On July 16, 2008, China Water and Drinks Inc. (the “Company”) and its wholly owned subsidiary, Fine Lake International Limited, a British Virgin Islands company (“Fine Lake”), entered into a Second Amendment to Stock Purchase Agreement (the “Second Amendment”) with Mr. Peter Ho Kwan Ng (“Mr. Ng”) and Ms. Connie Tung Ha Leung (“Ms. Leung”), the shareholders (individually, a “Seller” and jointly, the “Sellers”) of Pilpol (HK) Biological Limited (“Pilpol”), a Hong Kong company that owned Naning Taoda Drink Company Limited, amending the Stock Purchase Agreement (the “Original Agreement”) dated June 15, 2007 by and among the Company, Fine Lake, and the Sellers, as amended by that certain Amendment No. 1 to Stock Purchase Agreement (the “First Amendment”) dated August 15, 2007 by and among the Company, Fine Lake, and the Sellers (the Original Agreement as amended by the First Amendment is referred to herein as the “Agreement”). The Agreement memorializes the terms on which the Company acquired its operating subsidiary, Nanning Taoda Drink Company Limited. The Second Amendment amends, among other things, the terms and provisions of the Agreement relating to the timing of the payment of the equity consideration due to the Sellers from the Company and Fine Lake for 100% of the outstanding equity of Pilpol. The Second Amendment does not alter the amount of consideration or number of shares issuable to the Sellers in connection with the Company’s acquisition of Nanning Taoda Drink Company Limited.

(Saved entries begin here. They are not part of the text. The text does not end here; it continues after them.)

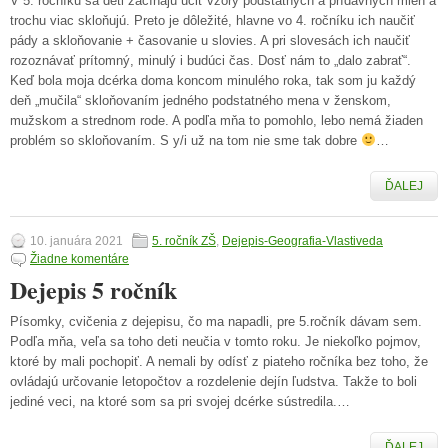
V 5. ročníku sa deti začínajú učiť vzory podstatných a prídavných mien a
trochu viac skloňujú. Preto je dôležité, hlavne vo 4. ročníku ich naučiť
pády a skloňovanie + časovanie u slovies. A pri slovesách ich naučiť
rozoznávať prítomný, minulý i budúci čas. Dosť nám to „dalo zabrať“.
Keď bola moja dcérka doma koncom minulého roka, tak som ju každý
deň „mučila“ skloňovaním jedného podstatného mena v ženskom,
mužskom a strednom rode. A podľa mňa to pomohlo, lebo nemá žiaden
problém so skloňovaním. S y/i už na tom nie sme tak dobre
…
ĎALEJ
10. januára 2021
5. ročník ZŠ
,
Dejepis-Geografia-Vlastiveda
Žiadne komentáre
Dejepis 5 ročník
Písomky, cvičenia z dejepisu, čo ma napadli, pre 5.ročník dávam sem.
Podľa mňa, veľa sa toho deti neučia v tomto roku. Je niekoľko pojmov,
ktoré by mali pochopiť. A nemali by odísť z piateho ročníka bez toho, že
ovládajú určovanie letopočtov a rozdelenie dejín ľudstva. Takže to boli
jediné veci, na ktoré som sa pri svojej dcérke sústredila.…
ĎALEJ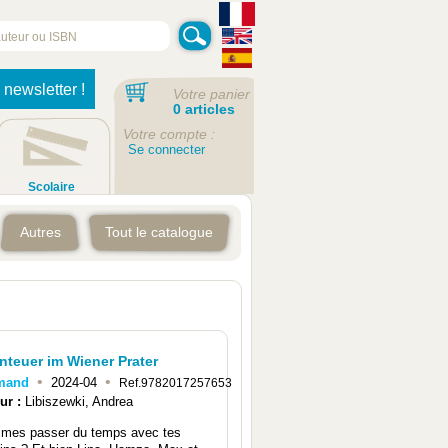
 newsletter !
Votre panier
0 articles
Votre compte :
Se connecter
Scolaire
Autres
Tout le catalogue
nteuer im Wiener Prater
•
•
emand
2024-04
Ref.9782017257653
ur :
Libiszewki, Andrea
imes passer du temps avec tes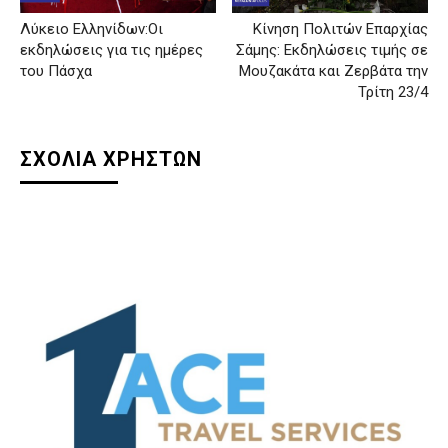
Λύκειο Ελληνίδων:Οι
Κίνηση Πολιτών Επαρχίας
εκδηλώσεις για τις ημέρες
Σάμης: Εκδηλώσεις τιμής σε
του Πάσχα
Μουζακάτα και Ζερβάτα την
Τρίτη 23/4
ΣΧΟΛΙΑ ΧΡΗΣΤΩΝ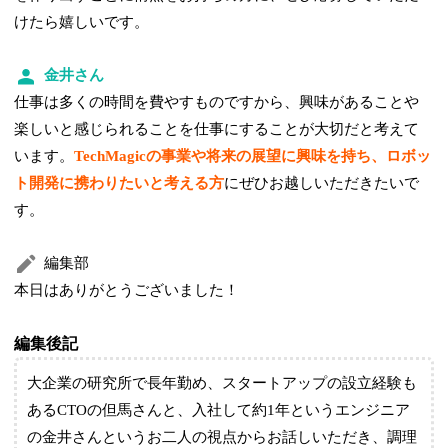
けたら嬉しいです。
金井さん
仕事は多くの時間を費やすものですから、興味があることや
楽しいと感じられることを仕事にすることが大切だと考えて
います。
TechMagicの事業や将来の展望に興味を持ち、ロボッ
ト開発に携わりたいと考える方
にぜひお越しいただきたいで
す。
編集部
本日はありがとうございました！
編集後記
大企業の研究所で長年勤め、スタートアップの設立経験も
あるCTOの但馬さんと、入社して約1年というエンジニア
の金井さんというお二人の視点からお話しいただき、調理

Prior to the entry into the Second Amendment, the Company was obligated to issue the shares to Mr. Ng and Ms. Leung upon the effectiveness of a resale registration statement which was withdrawn shortly after its filing in October 2007. Pursuant to the Second Amendment, the Company has agreed to issue 1,523,578 shares of the Company’s common stock (the “Shares”), par value $0.01, to Mr. Ng and Ms. Leung reasonably promptly after July 16, 2008.
The Second Amendment also modifies the “lock up” agreement of the Sellers contained in the Agreement which previously prohibited the Seller from transferring any of the Shares for a period of two years following the date on which the Sellers receive the Shares. The Second Amendment eliminates the “lock up” obligation of the Sellers except insofar as it relates to shares of Heckmann Stock issuable to the Sellers pursuant to that certain Agreement and Plan of Merger and Reorganization dated May 19, 2008 (the “Merger Agreement”) between the Company, Heckmann Corporation (“Heckmann Corporation”) and Heckmann Acquisition II Corp., a Delaware corporation and Parent’s wholly-owned subsidiary (“Acquisition Sub”) pursuant to which the Company has agreed to merge with and into Acquisition Sub (the “Merger”). Upon effectiveness of the Merger, the Company’s shareholders, including each of the Sellers, are entitled to elect to cash or shares of Heckmann Corporation stock as merger consideration and under the Second Amendment, if either of the Sellers elects to convert all or any portion of the Shares into shares of Heckmann Corporation’s common stock at the effective time of the merger (the “Converted Shares”) pursuant the Merger Agreement, then fifty percent (50%) of the Converted Shares owned by such Seller will be subject to a one year lock-up period from the date such Seller receives the Converted Shares.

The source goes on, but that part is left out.